In late 1984, Fellini obtained a contract with independent record label Baratos Afins, and released their debut album, O Adeus de Fellini, in 1985, which contained underground hits such as "Rock Europeu" and "Funziona Senza Vapore". It would be followed by 1986's Fellini Só Vive 2 Vezes, 1987's 3 Lugares Diferentes (which Cadão Volpato considers to be Fellini's finest album, and was also their last release via Baratos Afins) and 1990's Amor Louco. However, the band broke up in the same year, with Cadão Volpato alleging that he was tired of the band's hectic performance schedule and wanted to give more emphasis on his "intellectual pretensions". Also, Thomas Pappon moved to Germany (and later to England) in the same year, leaving Fellini to form alongside his wife Karla the duo The Gilbertos.

In 1992, Cadão Volpato formed a very short-lived "spiritual successor" to Fellini named Funziona Senza Vapore (after Fellini's eponymous song, present in their debut album). It comprised original Fellini members Jair Marcos and Ricardo Salvagni, plus Stela Campos replacing Thomas Pappon. They recorded also in 1992 a homonymous obscure album, that was only released in 2002.

After a 12-year hiatus, Fellini returned in 2002, releasing a new studio album, Amanhã É Tarde. In 2003 they played at the TIM Festival alongside Beth Gibbons and Los Hermanos, subsequently doing some other sporadic shows. In 2010 they released a compilation featuring re-recordings of previous songs, Você Nem Imagina, before breaking up again.

In 2015 Volpato and Pappon reunited to form the experimental rock duo Pappon & Volpato.

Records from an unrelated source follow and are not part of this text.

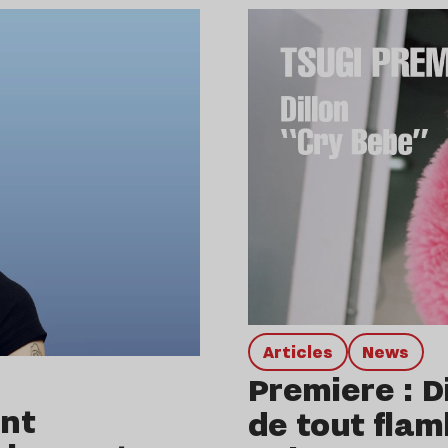
Articles
news
Premiere : D
ant
de tout flam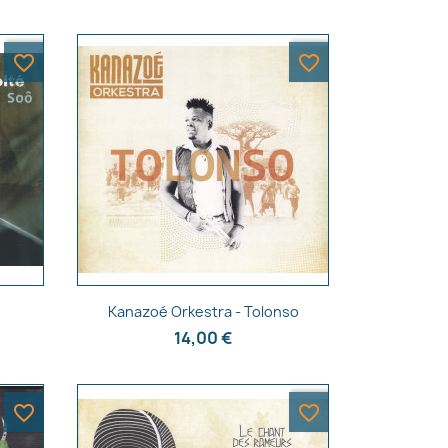
favorite_border
favorite_border
×
Aperçu rapide

Kanazoé Orkestra - Tolonso
14,00 €
favorite_border
favorite_border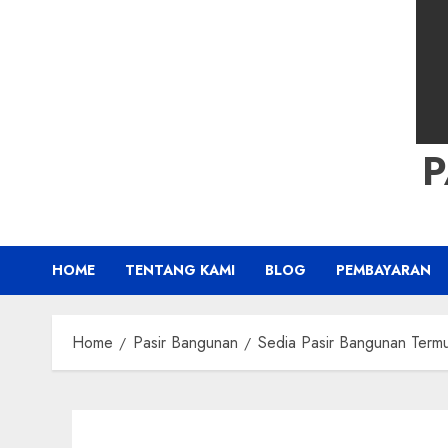
HOME
TENTANG KAMI
BLOG
PEMBAYARAN
Home
Pasir Bangunan
Sedia Pasir Bangunan Term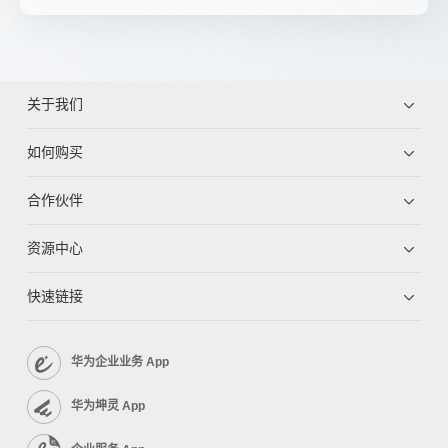
关于我们
如何购买
合作伙伴
资源中心
快速链接
华为企业业务 App
华为坤灵 App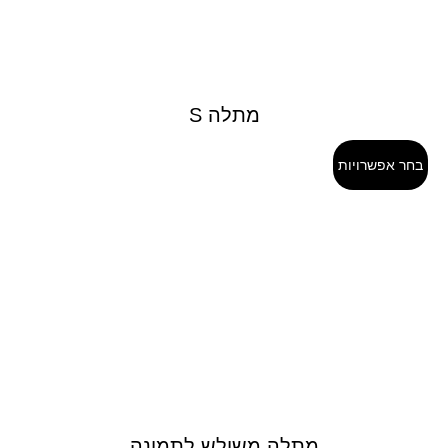
מתלה S
בחר אפשרויות
מתלה משולש לתמונה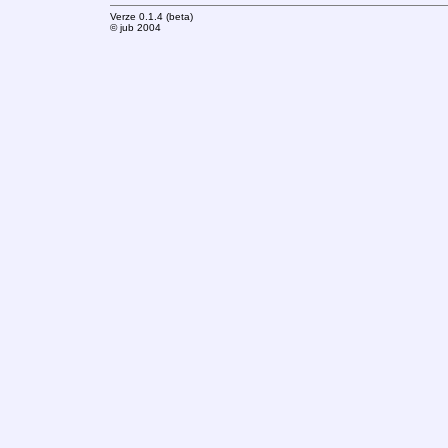
Verze 0.1.4 (beta)
© jub 2004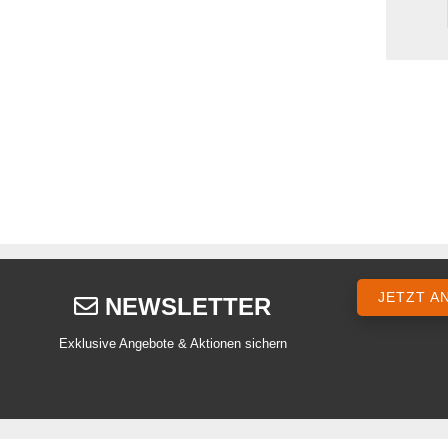
JETZT A
NEWSLETTER
Exklusive Angebote & Aktionen sichern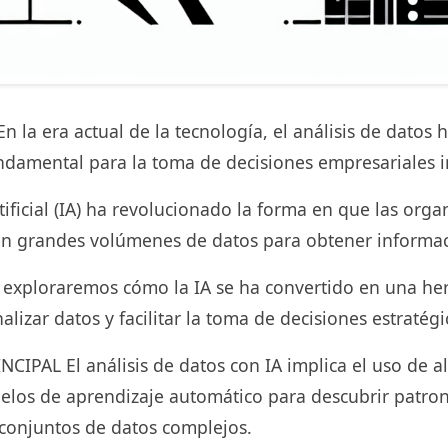
la era actual de la tecnología, el análisis de datos
ndamental para la toma de decisiones empresariales 
rtificial (IA) ha revolucionado la forma en que las orga
zan grandes volúmenes de datos para obtener informac
, exploraremos cómo la IA se ha convertido en una he
lizar datos y facilitar la toma de decisiones estratégi
IPAL El análisis de datos con IA implica el uso de a
los de aprendizaje automático para descubrir patron
 conjuntos de datos complejos.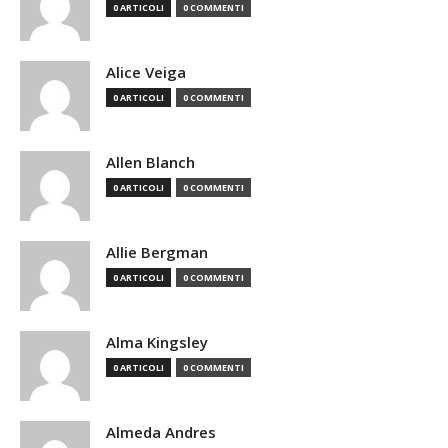
0 ARTICOLI
0 COMMENTI
Alice Veiga
0 ARTICOLI
0 COMMENTI
Allen Blanch
0 ARTICOLI
0 COMMENTI
Allie Bergman
0 ARTICOLI
0 COMMENTI
Alma Kingsley
0 ARTICOLI
0 COMMENTI
Almeda Andres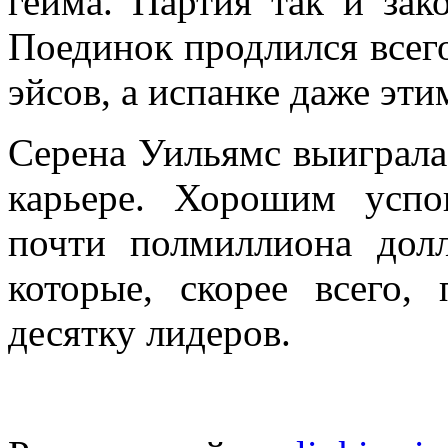
гейма. Партия так и зако
Поединок продлился всего
эйсов, а испанке даже эти
Серена Уильямс выиграла 
карьере. Хорошим успо
почти полмиллиона дол
которые, скорее всего,
десятку лидеров.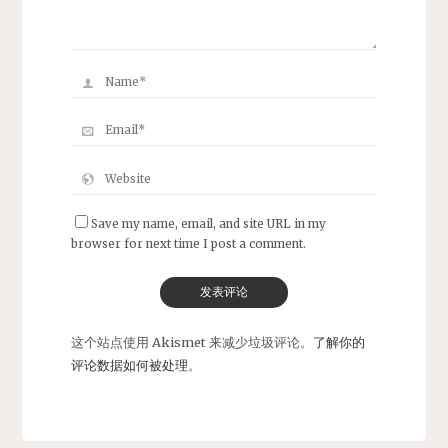
Save my name, email, and site URL in my
browser for next time I post a comment.
这个站点使用 Akismet 来减少垃圾评论。
了解你的
评论数据如何被处理
。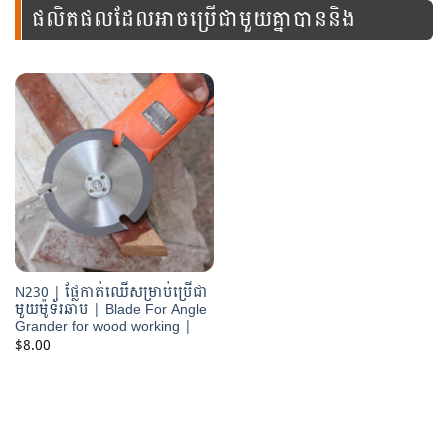
ផលិតផលដែលអាចប្រើជាមួយគ្នាបាននិង
ឧបករណ៍នេះ
N230 | ផ្លែកាត់ឈើសម្រាប់ប្រើជា
មួយម៉ូទ័រឆាប | Blade For Angle
Grander for wood working |
$
8.00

In 2016 the band announced on their official Facebook page that a brief reunion of its original line-up would happen; accompanied by drummer Lauro Lellis, they would play in its entirety their album Amor Louco across some venues in São Paulo beginning in March. According to Cadão Volpato, this would be the last reunion ever of the band, and no further performances are scheduled.

==Discography==

===Studio albums===

| Year | Album |
|---|---|
| 1985 | O Adeus de Fellini Label: Baratos Afins; |
| 1986 | Fellini Só Vive 2 Vezes Label: Baratos Afins; |
| 1987 | 3 Lugares Diferentes Label: Baratos Afins; |
| 1990 | Amor Louco Label: Wop-Bop Records; |
| 2002 | Amanhã É Tarde Label: Midsummer Madness; |
| 2010 | Você Nem Imagina Label: Tratore/Fonomatic; |

===Compilation===
- Sanguinho Novo... Arnaldo Baptista Revisitado (1989)
Featured the song "Cê Tá Pensando que Eu Sou Lóki?"

- The Sexual Life of the Savages (2005)
Featured the songs "Zum Zum Zum Zazoeira" and "Rock Europeu"

- Não Wave (2005)
Featured the songs "Funziona Senza Vapore" and "Teu Inglês"

- Você Nem Imagina (2010)

===Singles===
- Pânico / Rock Europeu (split single with Mercenárias — 2005)

===Unreleased songs===
- "Milho" ("Corn")
- "Mosca" ("Fly")

==Trivia==
Mangue Bit band Nação Zumbi, while being still led by now-deceased Chico Science, made a cover of Funziona Senza Vapore's song "Criança de Domingo" ("Sunday Child"), that was included in the CD re-release of their 1996 album Afrociberdelia. Science was noted for being a huge fan of Fellini.